■ **REQUIRED WORK**: Word for word, restate all of the entries.

------

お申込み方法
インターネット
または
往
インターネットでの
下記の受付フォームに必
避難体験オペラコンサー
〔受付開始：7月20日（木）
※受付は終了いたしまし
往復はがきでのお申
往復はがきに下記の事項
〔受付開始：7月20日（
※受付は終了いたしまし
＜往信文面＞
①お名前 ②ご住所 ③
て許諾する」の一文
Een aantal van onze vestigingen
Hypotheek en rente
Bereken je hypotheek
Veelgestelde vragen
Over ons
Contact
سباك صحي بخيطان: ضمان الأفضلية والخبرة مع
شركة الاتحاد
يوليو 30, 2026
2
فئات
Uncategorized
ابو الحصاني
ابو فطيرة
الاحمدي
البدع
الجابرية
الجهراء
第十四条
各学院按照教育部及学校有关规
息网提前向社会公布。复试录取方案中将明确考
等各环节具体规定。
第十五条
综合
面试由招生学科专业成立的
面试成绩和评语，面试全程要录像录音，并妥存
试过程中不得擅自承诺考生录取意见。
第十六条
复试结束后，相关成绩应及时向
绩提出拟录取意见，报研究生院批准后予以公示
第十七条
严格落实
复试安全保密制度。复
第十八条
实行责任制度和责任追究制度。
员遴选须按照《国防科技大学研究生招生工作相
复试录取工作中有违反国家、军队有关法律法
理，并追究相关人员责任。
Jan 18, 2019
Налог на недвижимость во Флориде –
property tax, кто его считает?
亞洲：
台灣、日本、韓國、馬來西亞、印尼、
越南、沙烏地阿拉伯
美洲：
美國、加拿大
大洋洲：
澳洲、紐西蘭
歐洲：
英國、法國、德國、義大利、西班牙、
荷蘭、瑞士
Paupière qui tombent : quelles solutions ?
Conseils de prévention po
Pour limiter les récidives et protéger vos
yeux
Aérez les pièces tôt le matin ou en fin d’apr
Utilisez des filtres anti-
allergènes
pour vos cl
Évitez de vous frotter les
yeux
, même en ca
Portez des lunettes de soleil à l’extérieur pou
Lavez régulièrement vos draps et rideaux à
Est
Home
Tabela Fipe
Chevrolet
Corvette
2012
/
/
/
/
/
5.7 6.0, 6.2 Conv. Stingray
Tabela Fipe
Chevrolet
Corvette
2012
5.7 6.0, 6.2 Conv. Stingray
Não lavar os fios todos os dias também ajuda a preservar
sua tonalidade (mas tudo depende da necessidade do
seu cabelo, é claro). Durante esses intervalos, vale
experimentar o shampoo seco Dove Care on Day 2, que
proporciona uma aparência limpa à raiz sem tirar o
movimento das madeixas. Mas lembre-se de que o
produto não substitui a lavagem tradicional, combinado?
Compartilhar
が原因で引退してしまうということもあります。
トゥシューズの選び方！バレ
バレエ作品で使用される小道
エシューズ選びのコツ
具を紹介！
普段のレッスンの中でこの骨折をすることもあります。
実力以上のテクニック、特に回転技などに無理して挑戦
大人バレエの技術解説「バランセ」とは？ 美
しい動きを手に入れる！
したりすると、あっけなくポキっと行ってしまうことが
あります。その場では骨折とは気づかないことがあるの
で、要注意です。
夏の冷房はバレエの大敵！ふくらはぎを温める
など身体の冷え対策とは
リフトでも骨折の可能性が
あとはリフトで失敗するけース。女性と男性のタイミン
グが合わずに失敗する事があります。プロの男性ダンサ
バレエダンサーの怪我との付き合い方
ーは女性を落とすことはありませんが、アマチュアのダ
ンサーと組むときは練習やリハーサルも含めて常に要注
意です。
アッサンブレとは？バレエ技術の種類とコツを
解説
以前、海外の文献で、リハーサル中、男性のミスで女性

------

■ **COMPLETED EXERCISE**:
お申込み方法
インターネット
または
往
インターネットでの
下記の受付フォームに必
避難体験オペラコンサー
〔受付開始：7月20日（木）
※受付は終了いたしまし
往復はがきでのお申
往復はがきに下記の事項
〔受付開始：7月20日（
※受付は終了いたしまし
＜往信文面＞
①お名前 ②ご住所 ③
て許諾する」の一文
Een aantal van onze vestigingen
Hypotheek en rente
Bereken je hypotheek
Veelgestelde vragen
Over ons
Contact
سباك صحي بخيطان: ضمان الأفضلية والخبرة مع
شركة الاتحاد
يوليو 30, 2026
2
فئات
Uncategorized
ابو الحصاني
ابو فطيرة
الاحمدي
البدع
الجابرية
الجهراء
第十四条
各学院按照教育部及学校有关规
息网提前向社会公布。复试录取方案中将明确考
等各环节具体规定。
第十五条
综合
面试由招生学科专业成立的
面试成绩和评语，面试全程要录像录音，并妥存
试过程中不得擅自承诺考生录取意见。
第十六条
复试结束后，相关成绩应及时向
绩提出拟录取意见，报研究生院批准后予以公示
第十七条
严格落实
复试安全保密制度。复
第十八条
实行责任制度和责任追究制度。
员遴选须按照《国防科技大学研究生招生工作相
复试录取工作中有违反国家、军队有关法律法
理，并追究相关人员责任。
Jan 18, 2019
Налог на недвижимость во Флориде –
property tax, кто его считает?
亞洲：
台灣、日本、韓國、馬來西亞、印尼、
越南、沙烏地阿拉伯
美洲：
美國、加拿大
大洋洲：
澳洲、紐西蘭
歐洲：
英國、法國、德國、義大利、西班牙、
荷蘭、瑞士
Paupière qui tombent : quelles solutions ?
Conseils de prévention po
Pour limiter les récidives et protéger vos
yeux
Aérez les pièces tôt le matin ou en fin d’apr
Utilisez des filtres anti-
allergènes
pour vos cl
Évitez de vous frotter les
yeux
, même en ca
Portez des lunettes de soleil à l’extérieur pou
Lavez régulièrement vos draps et rideaux à
Est
Home
Tabela Fipe
Chevrolet
Corvette
2012
/
/
/
/
/
5.7 6.0, 6.2 Conv. Stingray
Tabela Fipe
Chevrolet
Corvette
2012
5.7 6.0, 6.2 Conv. Stingray
Não lavar os fios todos os dias também ajuda a preservar
sua tonalidade (mas tudo depende da necessidade do
seu cabelo, é claro). Durante esses intervalos, vale
experimentar o shampoo seco Dove Care on Day 2, que
proporciona uma aparência limpa à raiz sem tirar o
movimento das madeixas. Mas lembre-se de que o
produto não substitui a lavagem tradicional, combinado?
Compartilhar
が原因で引退してしまうということもあります。
トゥシューズの選び方！バレ
バレエ作品で使用される小道
エシューズ選びのコツ
具を紹介！
普段のレッスンの中でこの骨折をすることもあります。
実力以上のテクニック、特に回転技などに無理して挑戦
大人バレエの技術解説「バランセ」とは？ 美
しい動きを手に入れる！
したりすると、あっけなくポキっと行ってしまうことが
あります。その場では骨折とは気づかないことがあるの
で、要注意です。
夏の冷房はバレエの大敵！ふくらはぎを温める
など身体の冷え対策とは
リフトでも骨折の可能性が
あとはリフトで失敗するけース。女性と男性のタイミン
グが合わずに失敗する事があります。プロの男性ダンサ
バレエダンサーの怪我との付き合い方
ーは女性を落とすことはありませんが、アマチュアのダ
ンサーと組むときは練習やリハーサルも含めて常に要注
意です。
アッサンブレとは？バレエ技術の種類とコツを
解説
以前、海外の文献で、リハーサル中、男性のミスで女性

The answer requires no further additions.